In Ruanda, l’identificazione di coloro dell’etnia tutsi che dovevano essere eliminati sia stata basata su differenze fisiche rispetto all’aggressore hutu. Le numerose bande che compirono la strage spesso erano attrezzate in maniera artigianale, anche senza armi da fuoco, ottenendo comunque quantità di uccisioni di eccezionale efficacia. Ciò è stato spiegato attraverso un certo fenomeno criminologico, per cui la motivazione violenta e sanguinaria invade le menti degli assassini e produce una forma di psicosi di massa: la mente si appoggia a strati primitivi del funzionamento neurologico del sistema nervoso centrale; uno stato parossistico, legato alla vista del sangue e al terrore dei perseguitati, si impadronisce dell’aggressore, rendendolo una bestia ingovernabile e feroce. Il processo di genocidio è stato innescato dalla credenza in atti di ingiustizia e sottomissione attuati sugli hutu dai tutsi, poi tradotti in rivolta e vendetta cieca e sanguinosa nei confronti di questi ultimi.

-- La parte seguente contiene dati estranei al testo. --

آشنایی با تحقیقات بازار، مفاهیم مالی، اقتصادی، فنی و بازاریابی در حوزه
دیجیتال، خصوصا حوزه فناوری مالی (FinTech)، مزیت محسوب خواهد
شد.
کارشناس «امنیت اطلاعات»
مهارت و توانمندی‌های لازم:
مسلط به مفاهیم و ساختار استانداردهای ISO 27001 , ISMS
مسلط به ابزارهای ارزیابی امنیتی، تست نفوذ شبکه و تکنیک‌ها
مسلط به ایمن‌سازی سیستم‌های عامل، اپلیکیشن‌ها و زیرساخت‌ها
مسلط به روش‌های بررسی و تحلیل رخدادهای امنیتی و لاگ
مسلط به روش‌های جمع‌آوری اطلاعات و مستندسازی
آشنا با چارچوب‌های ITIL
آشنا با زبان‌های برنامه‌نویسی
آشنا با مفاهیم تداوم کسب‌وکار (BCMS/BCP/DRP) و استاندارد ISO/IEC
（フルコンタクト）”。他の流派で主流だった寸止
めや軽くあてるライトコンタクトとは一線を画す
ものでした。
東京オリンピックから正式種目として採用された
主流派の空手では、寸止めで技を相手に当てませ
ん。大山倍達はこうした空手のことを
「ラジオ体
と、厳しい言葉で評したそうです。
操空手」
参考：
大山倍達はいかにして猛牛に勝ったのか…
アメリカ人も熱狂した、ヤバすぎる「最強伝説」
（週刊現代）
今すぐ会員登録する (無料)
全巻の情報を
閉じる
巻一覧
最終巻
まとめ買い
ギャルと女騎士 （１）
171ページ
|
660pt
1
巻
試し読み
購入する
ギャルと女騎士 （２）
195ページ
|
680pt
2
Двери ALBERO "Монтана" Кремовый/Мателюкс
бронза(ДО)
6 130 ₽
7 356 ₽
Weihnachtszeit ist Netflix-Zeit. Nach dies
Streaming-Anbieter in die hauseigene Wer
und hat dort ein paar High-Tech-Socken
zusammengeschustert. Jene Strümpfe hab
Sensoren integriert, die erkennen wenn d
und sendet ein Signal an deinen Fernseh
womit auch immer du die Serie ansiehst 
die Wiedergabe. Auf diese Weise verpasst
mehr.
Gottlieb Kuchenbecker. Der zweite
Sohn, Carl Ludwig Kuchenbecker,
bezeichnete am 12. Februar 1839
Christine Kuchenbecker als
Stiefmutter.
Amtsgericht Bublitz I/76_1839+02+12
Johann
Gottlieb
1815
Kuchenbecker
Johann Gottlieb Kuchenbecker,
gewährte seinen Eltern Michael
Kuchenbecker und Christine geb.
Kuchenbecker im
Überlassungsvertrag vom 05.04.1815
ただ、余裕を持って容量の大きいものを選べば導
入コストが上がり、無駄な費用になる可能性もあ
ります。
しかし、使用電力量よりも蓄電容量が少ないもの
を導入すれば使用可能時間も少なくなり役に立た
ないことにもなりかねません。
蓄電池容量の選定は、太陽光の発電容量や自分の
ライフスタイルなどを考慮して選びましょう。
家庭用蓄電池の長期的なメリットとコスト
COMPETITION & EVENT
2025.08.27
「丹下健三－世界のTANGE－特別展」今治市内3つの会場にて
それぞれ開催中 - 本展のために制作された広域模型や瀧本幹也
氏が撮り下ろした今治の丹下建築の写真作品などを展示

Come affrontare per sempre tali fenomeni disumani, non solo moralmente ma anche biologicamente? I fatti da attuare sono numerosi. Ne elenco alcuni:

  1. Formazione fin dall’infanzia sul processo “Differenza-tolleranza-integrazione”, basato sullo studio delle differenze di cultura, civiltà e biologia proprie dell’umanità
  2. Iniziative specifiche per controllare e reprimere manifestazioni violente come il bullismo e il razzismo.
  3. Formazione all’uso dei sistemi di comunicazione globale per il dialogo tra le diverse culture distribuite nel mondo
  4. Attenzione all’espressione di forme di aggressività, legate a sindromi biologiche individuali quali eccessi di testosterone e adrenalina e di una loro miscela.
  5. Formazione antropologica culturale sulle varietà delle espressioni umane in termini di arte e cultura.

L’esperienza con alcune di queste forme di prevenzione è stata implementata anche in Ruanda, grazie ai recenti governi che hanno adottato moderne istituzioni di tipo democratico. Il governo repubblicano del Ruanda è noto per essere quello che, ad esempio, ha dato più spazio alle donne politiche nei ruoli di vertice.

I valori della democrazia, il conseguente ruolo delle istituzioni educative e il ruolo proprio delle famiglie sono centrali e fondamentali per consentire finalmente all’umanità di liberarsi dal sinistro spettro della violenza razziale chiamato genocidio.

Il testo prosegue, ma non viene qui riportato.